#### WORK INSTRUCTION
Please retype the records below exactly, from the first line down to and including the line with "Отличное начало. Немного".

(Saved data entries)
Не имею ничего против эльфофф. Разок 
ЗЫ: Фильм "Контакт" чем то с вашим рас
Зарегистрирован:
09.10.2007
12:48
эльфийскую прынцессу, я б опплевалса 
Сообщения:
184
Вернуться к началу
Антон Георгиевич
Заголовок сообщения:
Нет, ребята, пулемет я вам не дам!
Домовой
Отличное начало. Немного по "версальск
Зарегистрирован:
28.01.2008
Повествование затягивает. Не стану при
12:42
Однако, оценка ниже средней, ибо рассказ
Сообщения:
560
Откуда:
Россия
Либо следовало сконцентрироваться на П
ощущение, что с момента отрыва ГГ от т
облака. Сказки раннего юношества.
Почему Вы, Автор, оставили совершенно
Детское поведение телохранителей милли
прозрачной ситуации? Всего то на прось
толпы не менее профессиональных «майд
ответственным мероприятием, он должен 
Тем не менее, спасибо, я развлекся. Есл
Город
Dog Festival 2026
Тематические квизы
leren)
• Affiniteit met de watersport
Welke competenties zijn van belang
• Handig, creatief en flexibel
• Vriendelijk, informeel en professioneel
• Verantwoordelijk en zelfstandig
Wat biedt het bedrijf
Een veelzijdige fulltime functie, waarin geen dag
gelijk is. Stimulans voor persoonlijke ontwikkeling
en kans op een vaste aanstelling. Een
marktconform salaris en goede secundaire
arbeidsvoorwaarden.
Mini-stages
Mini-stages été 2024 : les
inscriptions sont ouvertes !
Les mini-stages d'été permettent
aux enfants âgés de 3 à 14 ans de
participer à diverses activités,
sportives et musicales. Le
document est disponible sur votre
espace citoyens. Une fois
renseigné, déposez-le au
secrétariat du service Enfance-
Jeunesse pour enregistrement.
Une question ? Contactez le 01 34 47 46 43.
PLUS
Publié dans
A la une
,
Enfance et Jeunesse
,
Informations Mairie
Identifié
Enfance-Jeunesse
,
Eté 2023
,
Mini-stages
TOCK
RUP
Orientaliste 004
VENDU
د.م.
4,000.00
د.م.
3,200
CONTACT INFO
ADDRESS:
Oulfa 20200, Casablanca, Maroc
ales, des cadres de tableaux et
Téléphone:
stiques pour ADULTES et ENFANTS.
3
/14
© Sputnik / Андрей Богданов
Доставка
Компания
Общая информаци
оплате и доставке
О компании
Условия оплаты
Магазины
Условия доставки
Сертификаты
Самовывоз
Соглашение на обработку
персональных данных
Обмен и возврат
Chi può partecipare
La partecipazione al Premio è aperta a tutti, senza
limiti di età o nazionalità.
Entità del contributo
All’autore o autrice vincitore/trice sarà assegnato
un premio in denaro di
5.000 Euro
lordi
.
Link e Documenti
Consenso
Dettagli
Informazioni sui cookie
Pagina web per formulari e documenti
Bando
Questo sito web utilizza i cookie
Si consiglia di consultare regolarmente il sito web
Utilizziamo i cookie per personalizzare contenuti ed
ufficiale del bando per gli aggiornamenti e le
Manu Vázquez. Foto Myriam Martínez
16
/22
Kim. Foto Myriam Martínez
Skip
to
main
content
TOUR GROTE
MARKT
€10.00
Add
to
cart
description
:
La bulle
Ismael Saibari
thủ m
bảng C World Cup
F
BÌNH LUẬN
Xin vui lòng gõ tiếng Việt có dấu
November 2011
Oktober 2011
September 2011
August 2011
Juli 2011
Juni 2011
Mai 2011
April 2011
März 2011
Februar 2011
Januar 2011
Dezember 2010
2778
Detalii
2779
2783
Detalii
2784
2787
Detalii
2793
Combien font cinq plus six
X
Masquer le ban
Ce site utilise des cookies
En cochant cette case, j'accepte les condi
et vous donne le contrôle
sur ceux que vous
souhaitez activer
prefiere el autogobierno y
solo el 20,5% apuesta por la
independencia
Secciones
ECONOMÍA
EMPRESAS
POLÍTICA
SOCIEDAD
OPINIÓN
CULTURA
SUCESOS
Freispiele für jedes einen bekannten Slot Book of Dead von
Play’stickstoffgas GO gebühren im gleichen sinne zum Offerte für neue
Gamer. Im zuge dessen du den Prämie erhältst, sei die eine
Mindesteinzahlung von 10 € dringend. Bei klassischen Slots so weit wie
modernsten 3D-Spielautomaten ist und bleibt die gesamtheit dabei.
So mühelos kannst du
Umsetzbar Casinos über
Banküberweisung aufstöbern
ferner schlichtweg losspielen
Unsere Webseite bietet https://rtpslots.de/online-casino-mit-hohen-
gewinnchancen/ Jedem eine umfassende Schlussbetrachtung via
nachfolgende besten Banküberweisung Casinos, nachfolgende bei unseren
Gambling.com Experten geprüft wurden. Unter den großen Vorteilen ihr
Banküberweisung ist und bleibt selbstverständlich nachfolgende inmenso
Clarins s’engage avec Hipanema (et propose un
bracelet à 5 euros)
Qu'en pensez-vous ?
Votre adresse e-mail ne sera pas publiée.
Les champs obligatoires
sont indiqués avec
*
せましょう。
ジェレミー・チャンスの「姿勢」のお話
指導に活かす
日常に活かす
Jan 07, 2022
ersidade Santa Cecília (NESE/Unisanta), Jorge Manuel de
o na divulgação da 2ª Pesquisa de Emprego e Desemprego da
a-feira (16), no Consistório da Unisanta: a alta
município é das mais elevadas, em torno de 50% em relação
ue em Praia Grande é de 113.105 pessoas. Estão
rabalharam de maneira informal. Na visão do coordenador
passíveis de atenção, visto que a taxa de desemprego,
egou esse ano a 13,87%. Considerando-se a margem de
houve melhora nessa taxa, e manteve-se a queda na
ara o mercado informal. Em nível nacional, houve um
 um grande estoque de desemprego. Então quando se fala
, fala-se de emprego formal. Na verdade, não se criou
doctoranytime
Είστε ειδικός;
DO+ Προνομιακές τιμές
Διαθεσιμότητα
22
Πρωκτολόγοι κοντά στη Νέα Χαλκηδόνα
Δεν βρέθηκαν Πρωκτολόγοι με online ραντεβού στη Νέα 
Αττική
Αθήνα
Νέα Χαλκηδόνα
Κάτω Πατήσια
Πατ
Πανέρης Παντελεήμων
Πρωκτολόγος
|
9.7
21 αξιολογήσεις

#### SOLVED PROBLEM
Не имею ничего против эльфофф. Разок 
ЗЫ: Фильм "Контакт" чем то с вашим рас
Зарегистрирован:
09.10.2007
12:48
эльфийскую прынцессу, я б опплевалса 
Сообщения:
184
Вернуться к началу
Антон Георгиевич
Заголовок сообщения:
Нет, ребята, пулемет я вам не дам!
Домовой
Отличное начало. Немного по "версальск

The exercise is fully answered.